The worst stories I’ve heard from my parents and grandparents involved being laughed away by police officers for reporting (sometimes violent) crimes against them. They were, quite frankly, often treated as subhuman. It was similar for most poor Greek immigrants, and in the geography of Melbourne you can still see the legacy of suburbs in which they huddled together and formed pockets of community to steel themselves against the hostile new world where they’d gone to seek a better life.

The Greek community has pushed through, and we even have movies like The Wog Boy (“Wog” means “Western Oriental Gentleman” but was used as an incredibly racist, aggressive slur against Mediterraneans. It has since been reclaimed, much like the n-word, but it’s still offensive when used by a non-wog), that address the otherness of being Greek, and therefore inherently an underdog in Australia, even still. From initial poverty, the Greek community has also worked hard (Greeks working hard, what!? Crazy, I know) to embed itself in society, and in the neighborhoods where they first settled you’ll find many Greek run businesses. Greek culture is even been anglicised and “trendy” now, with the popularity of high-end Greek restaurants and figures in popular culture who embrace signifiers that make them inherently Greek, while curating these Greeknesses to make them digestible by non-Greeks.

I never experienced the level of racism my family experienced when they were struggling to establish themselves in Australia, but I did have my Greekness used against me quite frequently when I was growing up. I was bullied through school for being Greek, which seems atrocious given that Melbourne, as a city, has the third largest population of Greeks in the world (outside Athens and Thessaloniki, both cities in Greece). The kids would call me “werewolf” because of my hairy arms and lower back when I was in primary school, and the running joke through high school was that I was secretly a man. They called me “DJ Gorrilla” or “Katherine Alphabet” on account of my 14-letter last name, which I eventually changed out of a desire to divorce myself from the negative treatment being Greek had served me while I was growing up.
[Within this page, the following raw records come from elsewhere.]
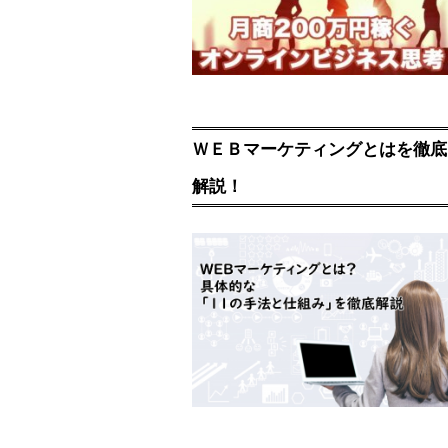
ＷＥＢマーケティングとはを徹底
解説！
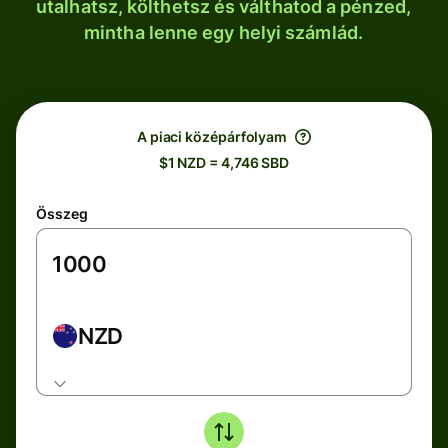
utalhatsz, költhetsz és válthatod a pénzed,
mintha lenne egy helyi számlád.
A piaci középárfolyam
$1 NZD = 4,746 SBD
Összeg
NZD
When I was 13, at a friend’s birthday party, her older brother and his friend (Italian boys, which makes the whole thing even weirder because the Italian experience in Australia is quite similar to the Greek one, I think) cornered me as I was coming out of an upstairs bathroom. There was no one else around; the rest of the party was happening downstairs, and I could hear the sounds of Spice Girls on the CD player and my friends laughing as the two boys pushed me against the wall.

One of them pressed a knife to my throat and growled into my ear, “If you ever come into my house again, you stupid Greek slut, I will kill you.” They left me shaken, and when I returned to the party crying, the mother of the party girl and her racist brother told me I was lying and completely dismissed the incident as a fabrication.

Tina Fey wrote in Bossypants that being Greek is a weird sort of cultural purgatory, because you’re not really white, but you’re not really not white. Growing up in Australia, and knowing intimately the struggles of my parents and grandparents, I experienced otherness. The grey area we inhabited–still inhabit–is frustrating. With our pale skin, we are locked out of ethnicity, and with our ethnicity, we are beaten by the pale skinned. But I know exactly what it is like to grow up with people treating you as though your blood is unclean. I have experienced, and I have inherited experiences, of what it is like to be hated because of your race.

I’m not interested into entering a racism pissing contest–I experienced racism more than you; the racism I experienced was worse than what you experienced etc.–all I want is to be allowed into the conversation, and for what my family and I have experienced not to be ignored simply because our skin color is white. Culture is not reliant on a skin tone; nor is hatred of it. For once I would like to be able to say “I understand,” and not be scoffed at; that’s all.